**What is needed:** Read through the entries below and copy each line where "target" turns up.

**Exercise input:**
>>>

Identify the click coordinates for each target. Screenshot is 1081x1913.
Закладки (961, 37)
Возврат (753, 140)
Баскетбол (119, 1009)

<<<
>>>

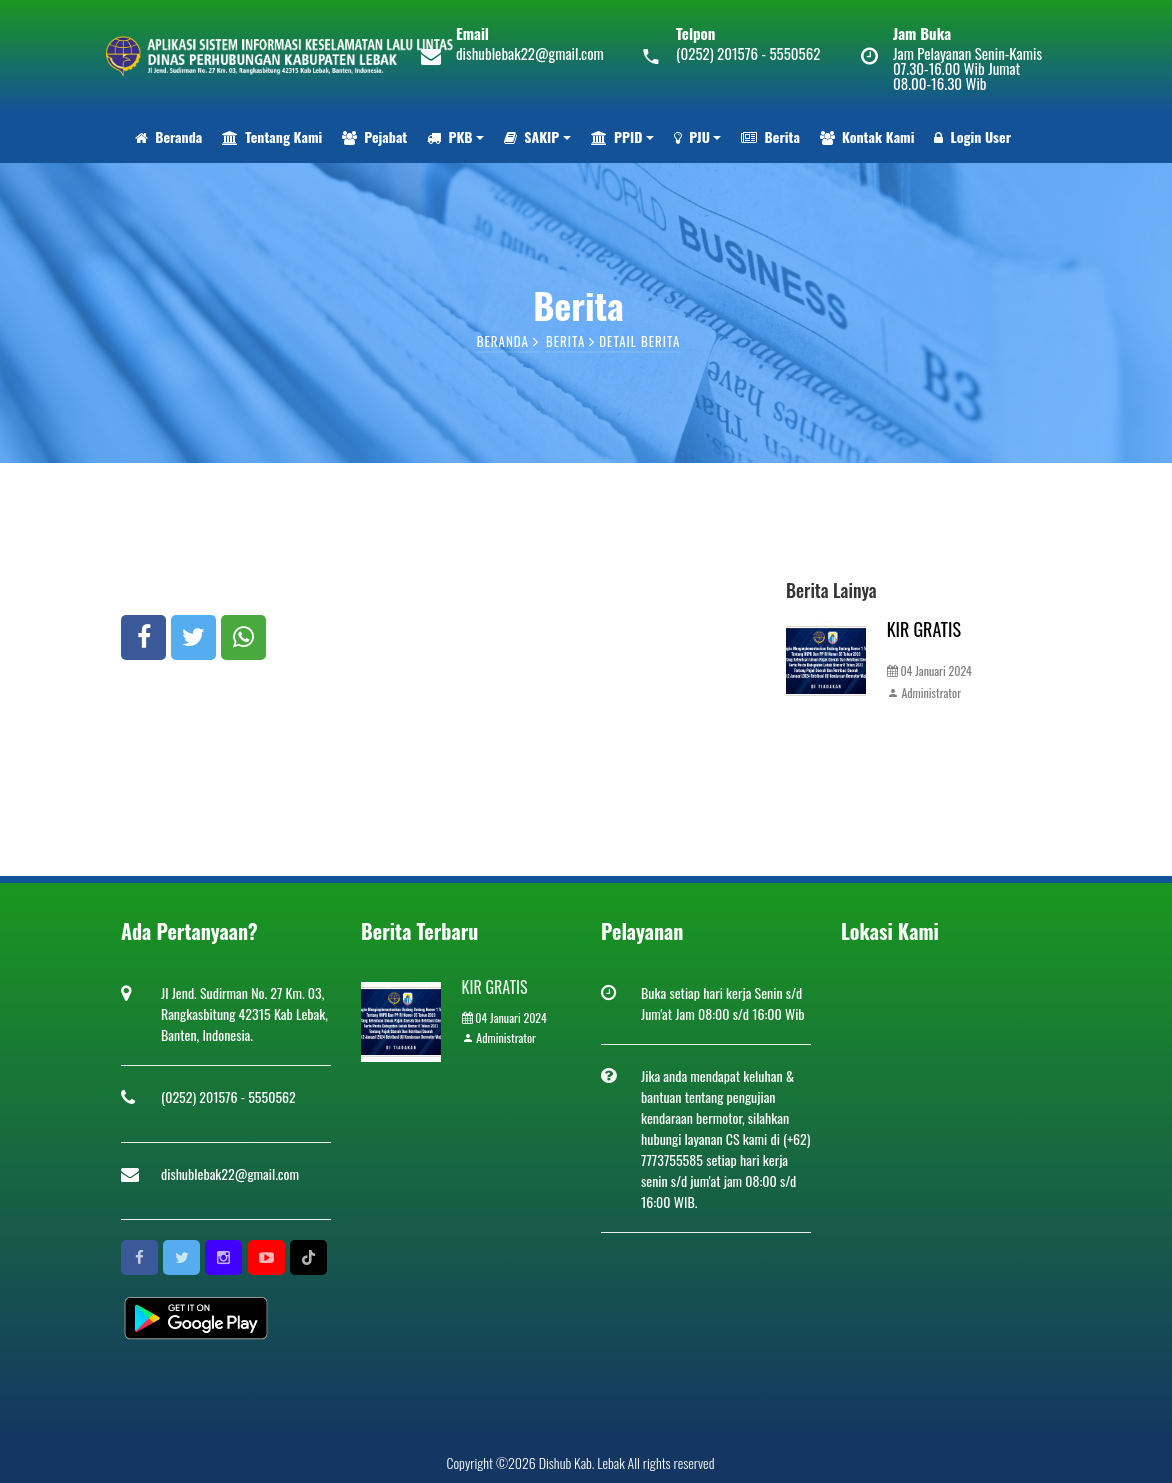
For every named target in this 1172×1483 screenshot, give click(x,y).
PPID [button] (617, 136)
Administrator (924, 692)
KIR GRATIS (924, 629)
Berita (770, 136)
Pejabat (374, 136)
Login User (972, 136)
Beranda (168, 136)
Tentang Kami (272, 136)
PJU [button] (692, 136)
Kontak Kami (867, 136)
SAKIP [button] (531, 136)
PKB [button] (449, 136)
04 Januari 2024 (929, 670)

<<<

**Written answer:**
Identify the click coordinates for each target. Screenshot is 1081x1913.
For every named target in this 1172×1483 screenshot, give click(x,y).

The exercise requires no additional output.